EXERCISE BRIEF>
Please return the lines of the data that contain "Cookies".

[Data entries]
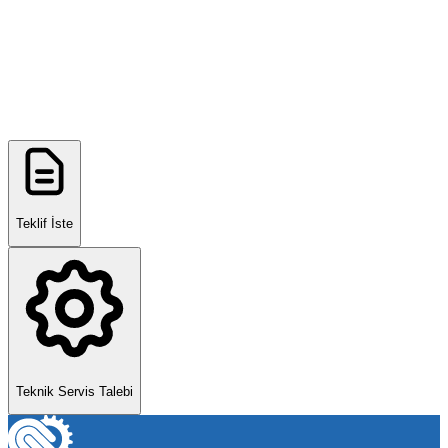
Teklif İste
Teknik Servis Talebi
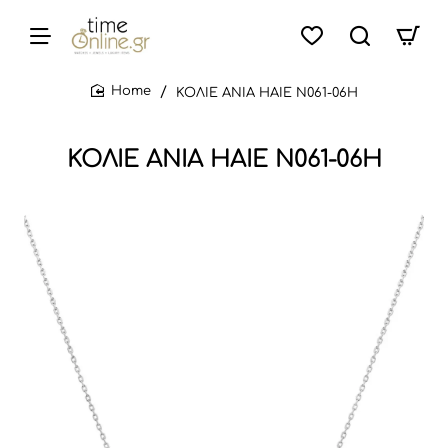
ΚΟΛΙΕ ANIA HAIE N061-06H
home
ΚΟΛΙΕ ANIA HAIE N061-06H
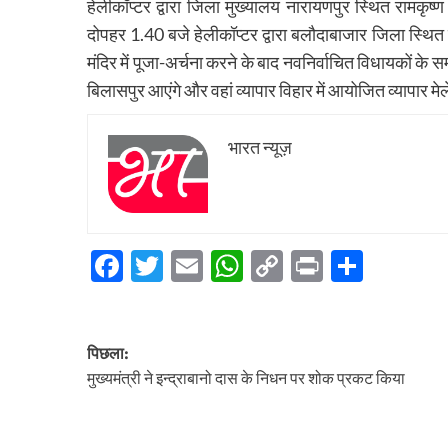
हेलीकॉप्टर द्वारा जिला मुख्यालय नारायणपुर स्थित रामकृष्ण
दोपहर 1.40 बजे हेलीकॉप्टर द्वारा बलौदाबाजार जिला स्थित बा
मंदिर में पूजा-अर्चना करने के बाद नवनिर्वाचित विधायकों के स
बिलासपुर आएंगे और वहां व्यापार विहार में आयोजित व्यापार मे
भारत न्यूज़
Facebook
Twitter
Email
WhatsApp
Copy
Print
Share
Link
पोस्ट
पिछला:
नेविगेशन
मुख्यमंत्री ने इन्द्राबानो दास के निधन पर शोक प्रकट किया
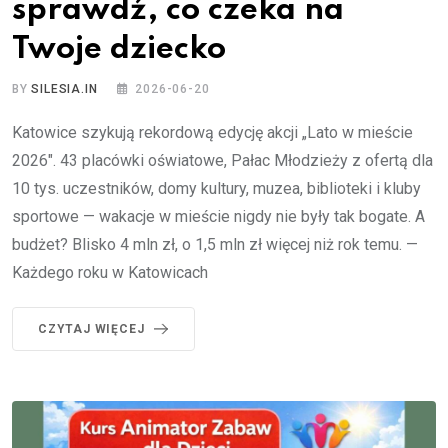
sprawdź, co czeka na
Twoje dziecko
BY
SILESIA.IN
2026-06-20
Katowice szykują rekordową edycję akcji „Lato w mieście
2026″. 43 placówki oświatowe, Pałac Młodzieży z ofertą dla
10 tys. uczestników, domy kultury, muzea, biblioteki i kluby
sportowe — wakacje w mieście nigdy nie były tak bogate. A
budżet? Blisko 4 mln zł, o 1,5 mln zł więcej niż rok temu. —
Każdego roku w Katowicach
CZYTAJ WIĘCEJ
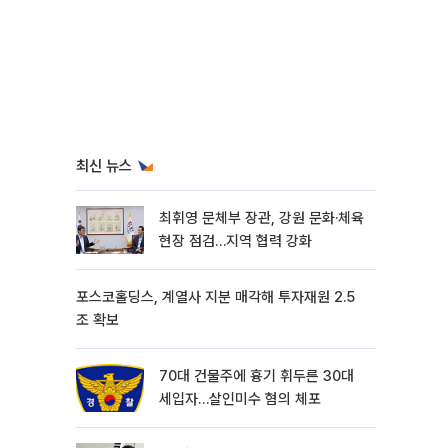
최신 뉴스
최휘영 문체부 장관, 강원 문화·체육
현장 점검…지역 협력 강화
포스코홀딩스, 계열사 지분 매각해 투자재원 2.5
조 확보
70대 건물주에 흉기 휘두른 30대
세입자…살인미수 혐의 체포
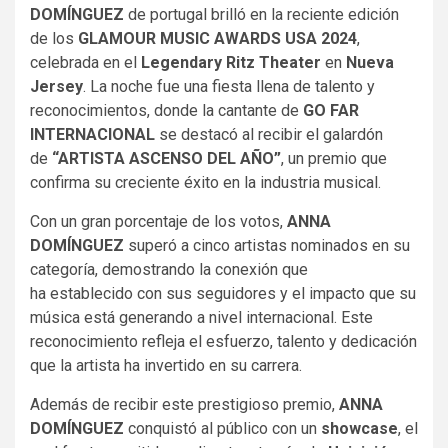
DOMÍNGUEZ
de portugal brilló en la reciente edición
de los
GLAMOUR MUSIC AWARDS USA 2024
,
celebrada en el
Legendary Ritz Theater
en
Nueva
Jersey
. La noche fue una fiesta llena de talento y
reconocimientos, donde la cantante de
GO FAR
INTERNACIONAL
se destacó al recibir el galardón
de
“ARTISTA ASCENSO DEL AÑO”
, un premio que
confirma su creciente éxito en la industria musical.
Con un gran porcentaje de los votos,
ANNA
DOMÍNGUEZ
superó a cinco artistas nominados en su
categoría, demostrando la conexión que
ha establecido con sus seguidores y el impacto que su
música está generando a nivel internacional. Este
reconocimiento refleja el esfuerzo, talento y dedicación
que la artista ha invertido en su carrera.
Además de recibir este prestigioso premio,
ANNA
DOMÍNGUEZ
conquistó al público con un
showcase
, el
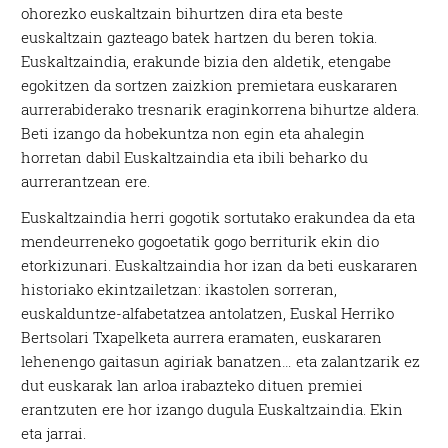
ohorezko euskaltzain bihurtzen dira eta beste
euskaltzain gazteago batek hartzen du beren tokia.
Euskaltzaindia, erakunde bizia den aldetik, etengabe
egokitzen da sortzen zaizkion premietara euskararen
aurrerabiderako tresnarik eraginkorrena bihurtze aldera.
Beti izango da hobekuntza non egin eta ahalegin
horretan dabil Euskaltzaindia eta ibili beharko du
aurrerantzean ere.
Euskaltzaindia herri gogotik sortutako erakundea da eta
mendeurreneko gogoetatik gogo berriturik ekin dio
etorkizunari. Euskaltzaindia hor izan da beti euskararen
historiako ekintzailetzan: ikastolen sorreran,
euskalduntze-alfabetatzea antolatzen, Euskal Herriko
Bertsolari Txapelketa aurrera eramaten, euskararen
lehenengo gaitasun agiriak banatzen… eta zalantzarik ez
dut euskarak lan arloa irabazteko dituen premiei
erantzuten ere hor izango dugula Euskaltzaindia. Ekin
eta jarrai.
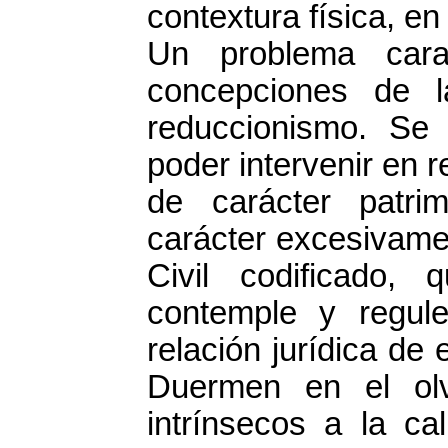
contextura física, e
Un problema carac
concepciones de l
reduccionismo. Se
poder intervenir en r
de carácter patri
carácter excesivamen
Civil codificado
contemple y regul
relación jurídica de
Duermen en el olv
intrínsecos a la ca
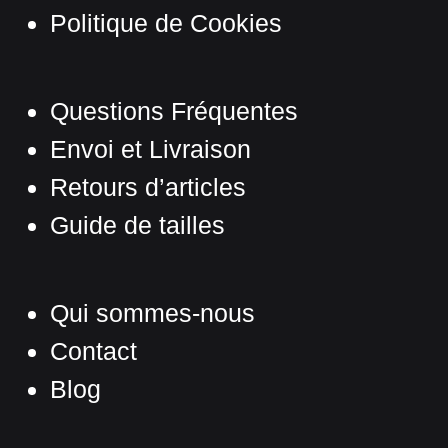
être
Politique de Cookies
choisies
sur
la
Questions Fréquentes
page
Envoi et Livraison
du
produit
Retours d’articles
Guide de tailles
Qui sommes-nous
Contact
Blog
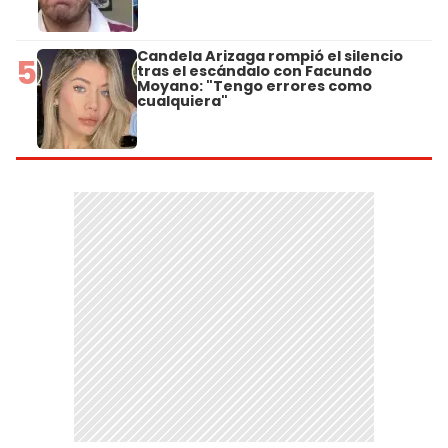
Candela Arizaga rompió el silencio
5
tras el escándalo con Facundo
Moyano: "Tengo errores como
cualquiera"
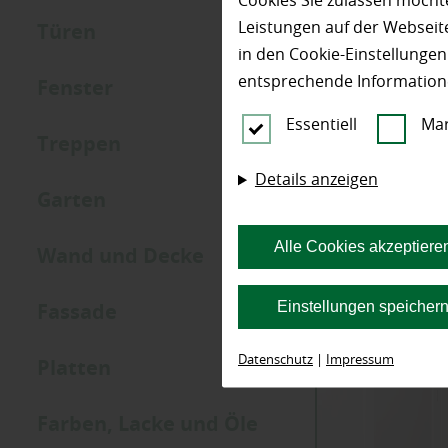
Cookies Sie zulassen möchte
Leistungen auf der Webseite
Türen
in den Cookie-Einstellunge
entsprechende Information
Fenster
Essentiell
Mar
Treppen
Details anzeigen
Garten
Alle Cookies akzeptiere
Wand und Decke
Filter anwende
Einstellungen speicher
Fassade
Datenschutz
|
Impressum
Platten
Farben, Lacke und Öle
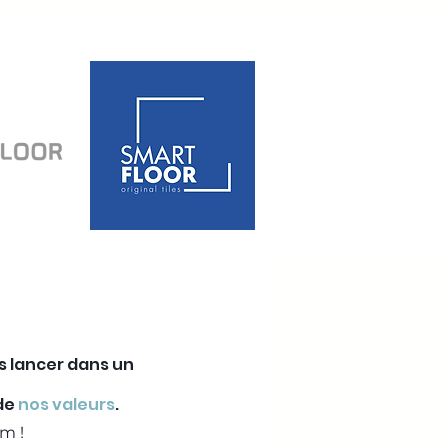
us lancer dans un
 de
nos valeurs
.
m !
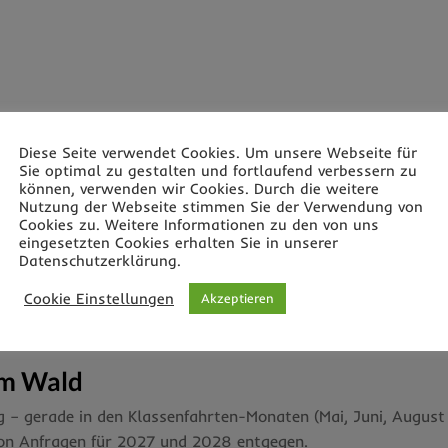
Diese Seite verwendet Cookies. Um unsere Webseite für
Sie optimal zu gestalten und fortlaufend verbessern zu
können, verwenden wir Cookies. Durch die weitere
Nutzung der Webseite stimmen Sie der Verwendung von
Cookies zu. Weitere Informationen zu den von uns
eingesetzten Cookies erhalten Sie in unserer
Datenschutzerklärung.
Cookie Einstellungen
Akzeptieren
im Wald
ng – gerade in den Klassenfahrten-Monaten (Mai, Juni, Augus
on Anfragen für 2027 und 2028 entgegen.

OUTPUT>
Politique de Cookies
Cookies Sie zulassen möchte
Alle Cookies akzeptiere
Diese Seite verwendet Cookies. Um unsere Webseite für
können, verwenden wir Cookies. Durch die weitere
Cookies zu. Weitere Informationen zu den von uns
eingesetzten Cookies erhalten Sie in unserer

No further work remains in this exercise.